Well, it’s not that exactly, but I do receive proposals daily from a lot of artists who want to work with us.

I’m not going to stop doing collaborations. [But] I want people to get to know Gente de Zona solo. That’s what we are going to do with this album.

Are you already working on the album?

We’re starting to work on the album this month. We have everything laid out, what we are going to do, and how we are going to do it. The idea is for people to hear what Gente de Zona is capable of on our own.

You’re the first artists signed to Marc Anthony’s new entertainment company, Magnus. What does that mean in terms of production. Who will be playing on the album?

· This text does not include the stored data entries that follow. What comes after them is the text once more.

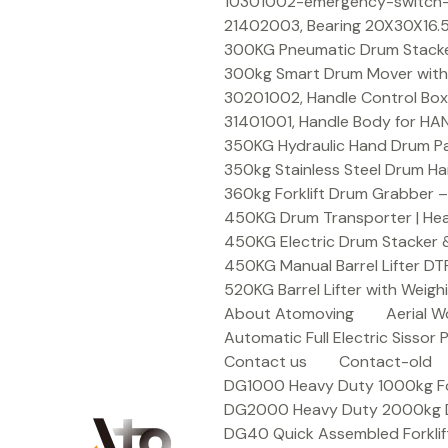
Skip
10301002-emergency-switch-f
to
21402003, Bearing 20X30X16.5
content
300KG Pneumatic Drum Stacker 
300kg Smart Drum Mover with R
30201002, Handle Control Box
31401001, Handle Body for HA
350KG Hydraulic Hand Drum Pal
350kg Stainless Steel Drum Ha
360kg Forklift Drum Grabber –
450KG Drum Transporter | Heav
450KG Electric Drum Stacker 
450KG Manual Barrel Lifter DT
520KG Barrel Lifter with Weigh
About Atomoving
Aerial W
Automatic Full Electric Sissor P
Contact us
Contact-old
DG1000 Heavy Duty 1000kg Fork
DG2000 Heavy Duty 2000kg Dru
DG40 Quick Assembled Forklif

Marc will be overseeing the album. I always play with my band, we’ve been working together for 15 years. They’re the musicians who come with me from Cuba, and they are the ones who always record with me and play with me live.

Do you still live in Cuba?

I live in Havana. Well, I’m practically never in my house in Havana these days. Lately I’m going Havana-Miami, Miami-Havana. Maintaining those connections.

How has your life changed in the last year?

My life has changed incredibly – but what doesn’t change is my humility, my personality, I still have the same friends in my neighborhood, the same relationship with my family.

Have you bought anything big?

No! I’ m just keeping a low profile, it’s chill. I’ve just improved things for my family a bit and for my friends,

I just want to represent the Cuban people, and give the best of me.

Marc Anthony is known to be a big Cuban music fan, but his scenes for “La Gozadera” video were show in the Dominican Republic. He still hasn’t gone to Cuba?

Marc Anthony hasn’t gone to Cuba yet, but he will. Everyone will.